Scientific Advisory Board
Kenneth Poss, Ph.D.
Kenneth Poss, Ph.D. is the James B. Duke Professor of Cell Biology, Professor of Biology, Professor in Medicine, and Director of the Duke Regeneration Center at the Duke University School of Medicine.
How and why tissue regeneration does (or does not) occur are critical questions. The biology of regeneration remains both challenging and fascinating, and new discoveries have the potential to impact clinical outcomes of many diseases of organ damage, including heart failure, Alzheimer’s disease, and diabetes.
It has been known for centuries that salamanders and fish regenerate complex tissues much more effectively than mammals. Zebrafish have emerged as a central model system for studying regeneration, due to their ability to regenerate myriad tissues and to the availability of molecular genetic tools. Over the past decade, our laboratory has spearheaded the use of zebrafish to reveal concepts and mechanisms of regeneration.

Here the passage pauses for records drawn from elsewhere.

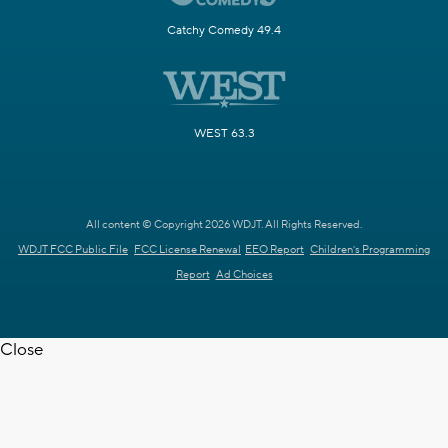
Catchy Comedy 49.4
WEST 63.3
All content © Copyright 2026 WDJT. All Rights Reserved.
WDJT FCC Public File
FCC License Renewal
EEO Report
Children's Programming
Report
Ad Choices
Close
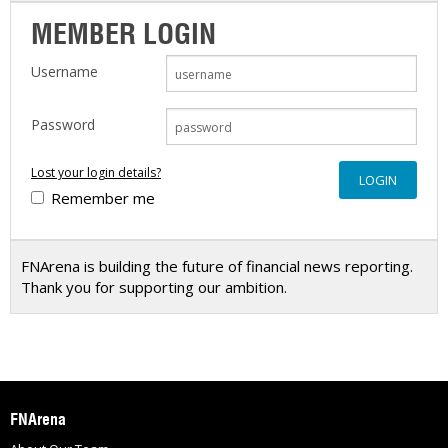
MEMBER LOGIN
Username
Password
Lost your login details?
Remember me
FNArena is building the future of financial news reporting.
Thank you for supporting our ambition.
FNArena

We study the initial morphogenesis and injury-induced regeneration of several tissues in zebrafish. Our student and postdoc projects investigate adult hearts, fins, spinal cord, skin, scales, and other tissues. We have also begun to test ideas in mammalian models.

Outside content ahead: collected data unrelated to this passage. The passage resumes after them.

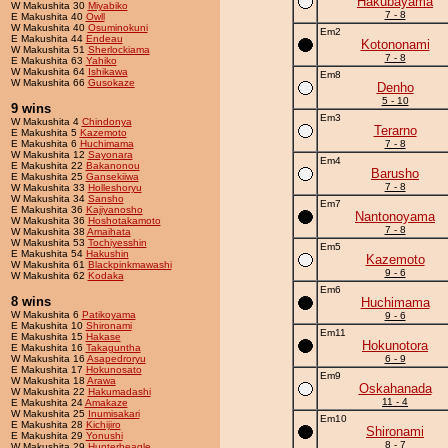
Hakubayama
W Makushita 30
Miyabiko
7 - 8
E Makushita 40
Owll
W Makushita 40
Osuminokuni
Em2
E Makushita 44
Endeau
Kotononami
W Makushita 51
Sherlockiama
7 - 8
E Makushita 63
Yahiko
W Makushita 64
Ishikawa
Em8
W Makushita 66
Gusokaze
Denho
5 - 10
9 wins
Em3
W Makushita 4
Chindonya
Terarno
E Makushita 5
Kazemoto
E Makushita 6
Huchimama
7 - 8
W Makushita 12
Sayonara
Em4
E Makushita 22
Bakanonou
Barusho
E Makushita 25
Gansekiiwa
7 - 8
W Makushita 33
Holleshoryu
W Makushita 34
Sansho
Em7
E Makushita 36
Kajiyanosho
Nantonoyama
W Makushita 36
Hoshotakamoto
7 - 8
W Makushita 38
Amaihata
W Makushita 53
Tochiyesshin
Em5
E Makushita 54
Hakushin
Kazemoto
W Makushita 61
Blackpinkmawashi
9 - 6
W Makushita 62
Kodaka
Em6
8 wins
Huchimama
W Makushita 6
Patikoyama
9 - 6
E Makushita 10
Shironami
Em11
E Makushita 15
Hakase
Hokunotora
E Makushita 16
Takaguntha
W Makushita 16
Asapedroryu
6 - 9
E Makushita 17
Hokunosato
Em9
W Makushita 18
Arawa
Oskahanada
W Makushita 22
Hakumadashi
11 - 4
E Makushita 24
Amakaze
W Makushita 25
Inumisakari
Em10
E Makushita 28
Kichijiro
Shironami
E Makushita 29
Yonushi
8 - 7
W Makushita 29
Hunterbeagle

There is little natural regeneration of the major structural cells of the adult mammalian heart, the cardiomyocytes, after injury. This regenerative shortcoming is highly relevant to human disease, given the high prevalence in the United States of ischemic myocardial infarction and heart failure. Many years ago, we introduced a model system approach to heart regeneration, by showing that adult zebrafish can regenerate new muscle lost after major cardiac injury. Since then, we have found that cardiac regeneration is not based on stem cells, but rather involves activation and proliferation of spared cardiac myocytes. We also have demonstrated multiple roles during heart regeneration for the epicardium, a thin epithelial layer enveloping the cardiac chambers, and the inner endothelial lining of the chambers called the endocardium. Together, models like zebrafish and neonatal mice have great potential to reveal methods to gauge and stimulate human heart regeneration. We are continuing to investigate how muscle and non-muscle cells respond to injury and orchestrate regeneration. Key issues include the identification of cardiomyocyte mitogens, the definition of gene regulatory elements that activate regeneration programs, and how to use fundamental mechanistic data in platforms to boost cardiac regenerative capacity in mammals. Our methods are exploratory and rely heavily on generation of new mutant and transgenic animals.

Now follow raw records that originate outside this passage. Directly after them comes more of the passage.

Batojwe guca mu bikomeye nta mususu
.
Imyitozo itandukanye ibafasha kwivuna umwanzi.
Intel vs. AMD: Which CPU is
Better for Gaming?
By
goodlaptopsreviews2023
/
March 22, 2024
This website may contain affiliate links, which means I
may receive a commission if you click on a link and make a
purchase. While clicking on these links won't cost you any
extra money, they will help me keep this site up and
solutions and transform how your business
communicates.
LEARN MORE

Zebrafish fins are transparent, intricately patterned structures, making them tractable for asking fundamental questions about complex tissue regeneration. Within two weeks after amputation of a fin, a series of healing, proliferation, and patterning events replaces bone, epidermis, blood vessels, nerves, and connective tissue mesenchyme. Our work on fin regeneration has helped establish the cellular origins of regenerated fin tissue, and it has identified new concepts and molecular mechanisms of appendage regeneration. We are pursuing informative mutants in fin regeneration, both by forward genetic screens and targeted gene editing. Also, we are developing new methods for imaging of key cellular and molecular events during regeneration, to acquire and quantify live cellular and subcellular events in regenerating complex tissues.
Spinal Cord Regeneration
The path to an effective regenerative therapy for spinal cord injury requires a combination of molecular, cellular, electrostimulatory, and engineering approaches, and can be guided by a deeper understanding of the inherent regenerative capacity of spinal cord tissue. Remarkably, only a handful of groups worldwide use adult zebrafish to investigate the innate ability for spinal regeneration. Just 6 to 8 weeks after a paralyzing injury that completing severs their spinal cord, zebrafish form new neurons, regrow axons, and recover the ability to swim. Importantly, these regenerative events proceed without massive scarring. Instead, following injury, specialized glial cells assist in forming a tissue bridge over the two severed ends, allowing axons to grow across the wound and reestablish crucial connections. We are exploring the underlying gene regulatory mechanisms of spinal cord regeneration, with the goals of finding key factors and regulatory sequences that initiate regeneration programs in spinal cord cell types.